» **Instructions to follow**
Which lines below contain the word "Jetzt"? Copy each one.

+++

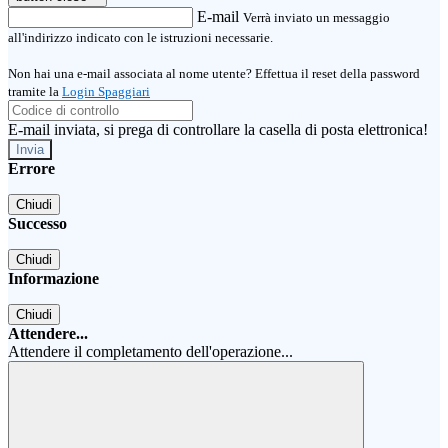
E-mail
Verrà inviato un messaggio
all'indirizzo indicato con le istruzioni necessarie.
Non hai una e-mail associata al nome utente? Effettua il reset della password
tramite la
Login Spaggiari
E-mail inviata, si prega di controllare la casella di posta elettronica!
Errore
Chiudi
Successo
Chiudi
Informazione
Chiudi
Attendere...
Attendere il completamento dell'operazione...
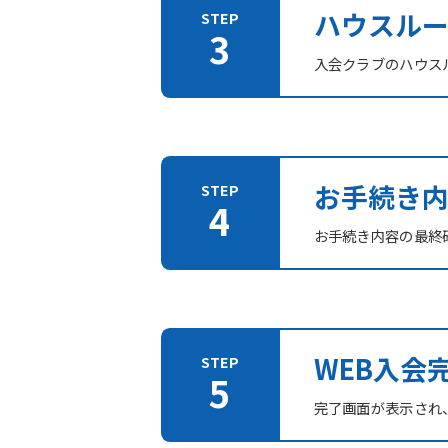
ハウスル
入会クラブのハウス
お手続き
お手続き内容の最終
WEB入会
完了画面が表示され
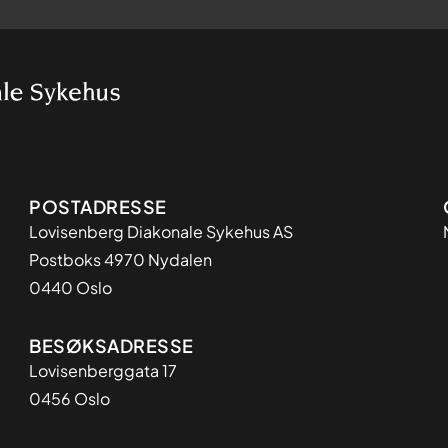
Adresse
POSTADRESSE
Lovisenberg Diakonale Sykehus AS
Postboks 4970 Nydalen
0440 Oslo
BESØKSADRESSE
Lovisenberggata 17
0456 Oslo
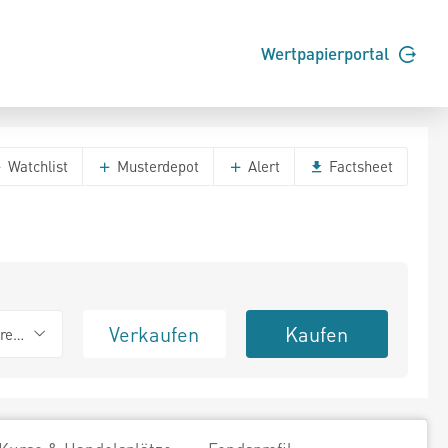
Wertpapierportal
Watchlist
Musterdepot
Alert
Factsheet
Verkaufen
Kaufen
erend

+++

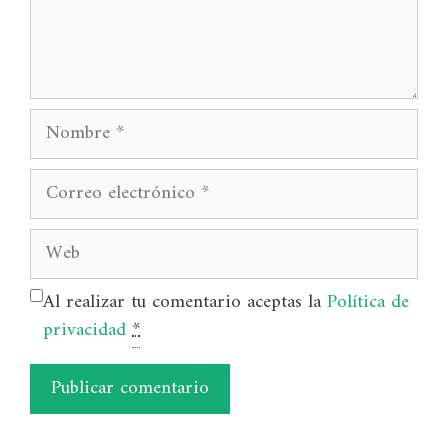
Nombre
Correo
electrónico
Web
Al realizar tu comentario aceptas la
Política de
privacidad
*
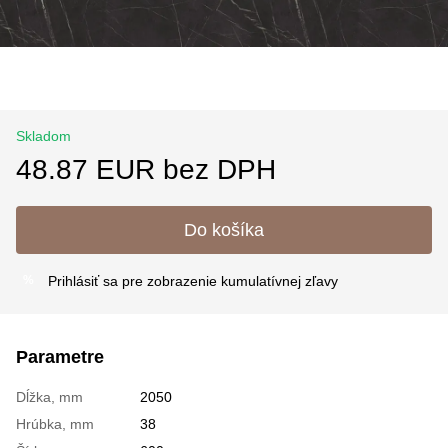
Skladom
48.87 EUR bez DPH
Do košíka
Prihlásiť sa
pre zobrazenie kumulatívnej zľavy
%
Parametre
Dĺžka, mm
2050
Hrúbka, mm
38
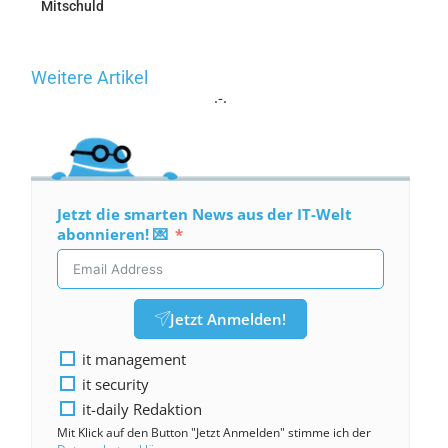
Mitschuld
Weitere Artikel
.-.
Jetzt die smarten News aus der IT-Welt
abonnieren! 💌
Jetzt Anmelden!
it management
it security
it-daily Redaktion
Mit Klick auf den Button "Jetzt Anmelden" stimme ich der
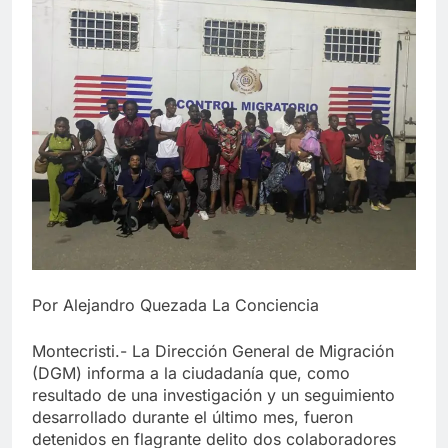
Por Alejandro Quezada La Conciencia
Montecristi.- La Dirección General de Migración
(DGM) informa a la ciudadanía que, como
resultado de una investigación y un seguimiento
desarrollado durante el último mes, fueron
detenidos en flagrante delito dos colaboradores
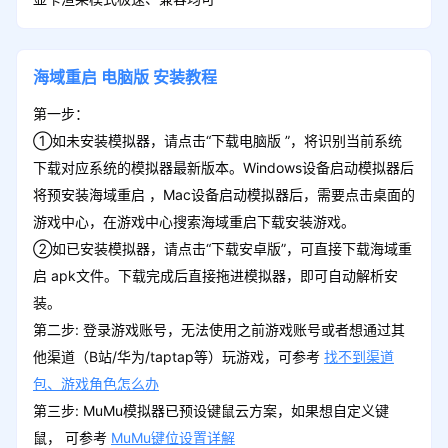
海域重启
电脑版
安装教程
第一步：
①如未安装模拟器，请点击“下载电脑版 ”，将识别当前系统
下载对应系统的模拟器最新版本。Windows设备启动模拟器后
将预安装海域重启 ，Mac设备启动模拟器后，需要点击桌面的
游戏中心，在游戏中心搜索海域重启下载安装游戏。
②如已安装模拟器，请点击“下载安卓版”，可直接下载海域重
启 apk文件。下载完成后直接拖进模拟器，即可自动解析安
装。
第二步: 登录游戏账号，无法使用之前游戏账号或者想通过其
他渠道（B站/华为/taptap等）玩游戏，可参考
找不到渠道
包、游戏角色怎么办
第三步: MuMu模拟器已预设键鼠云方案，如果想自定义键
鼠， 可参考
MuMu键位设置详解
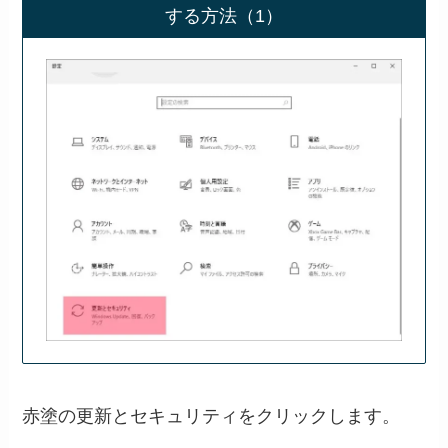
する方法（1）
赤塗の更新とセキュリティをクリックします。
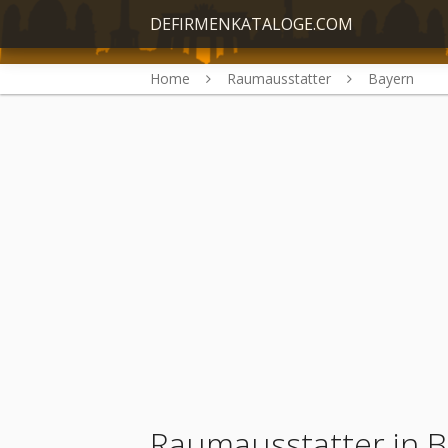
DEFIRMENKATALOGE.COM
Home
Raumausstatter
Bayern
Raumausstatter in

+++

» **Solved exercise**
Jetzt die smarten News aus der IT-Welt
Jetzt Anmelden!
Mit Klick auf den Button "Jetzt Anmelden" stimme ich der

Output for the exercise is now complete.